Comment Letter: CMS, Inpatient Prospective Payment System Proposed Rule for 2020
June 24, 2019
Ms. Seema Verma, Administrator
Centers for Medicare & Medicaid Services
U.S. Department of Health and Human Services Hubert H. Humphrey Building
200 Independence Avenue, S.W.
Washington, DC 20201
SUBJECT: CMS-1716 -P. Medicare Program; Hospital Inpatient Prospective Payment Systems for Acute Care Hospitals and the Long-term Care Hospital Prospective Payment System and Proposed Policy Changes and Fiscal Year 2020 Rates; Proposed Quality Reporting Requirements for Specific Providers; Medicare and Medicaid Promoting Interoperability Programs Proposed Requirements for Eligible Hospitals and Critical Access Hospitals; Proposed Rule, May 3, 2019
Dear Administrator Verma:
On behalf of The Hospital and Healthsystem Association of Pennsylvania (HAP), which represents approximately 240 member institutions, we appreciate the opportunity to comment about the Centers for Medicare & Medicaid Services’ (CMS) hospital inpatient prospective payment system proposed rule for fiscal year (FY) 2020.

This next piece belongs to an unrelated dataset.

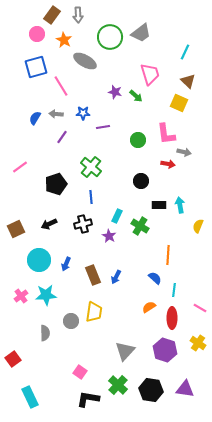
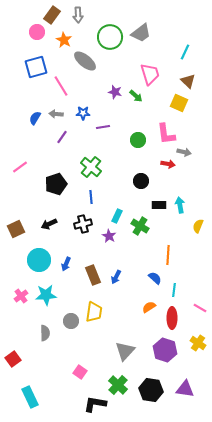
pink circle at (37, 34): moved 2 px up
gray ellipse at (85, 61): rotated 10 degrees clockwise
black L-shape at (88, 399): moved 7 px right, 5 px down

HAP supports many of the payment and policy proposals contained within the proposed rule and is pleased to see CMS continue its efforts to reduce the administrative burdens often associated with its quality programs.
HAP continues to have significant reservations related to the proposals for disproportionate share hospital payment changes, area wage index modifications, and the impact this will have on hospitals in Pennsylvania.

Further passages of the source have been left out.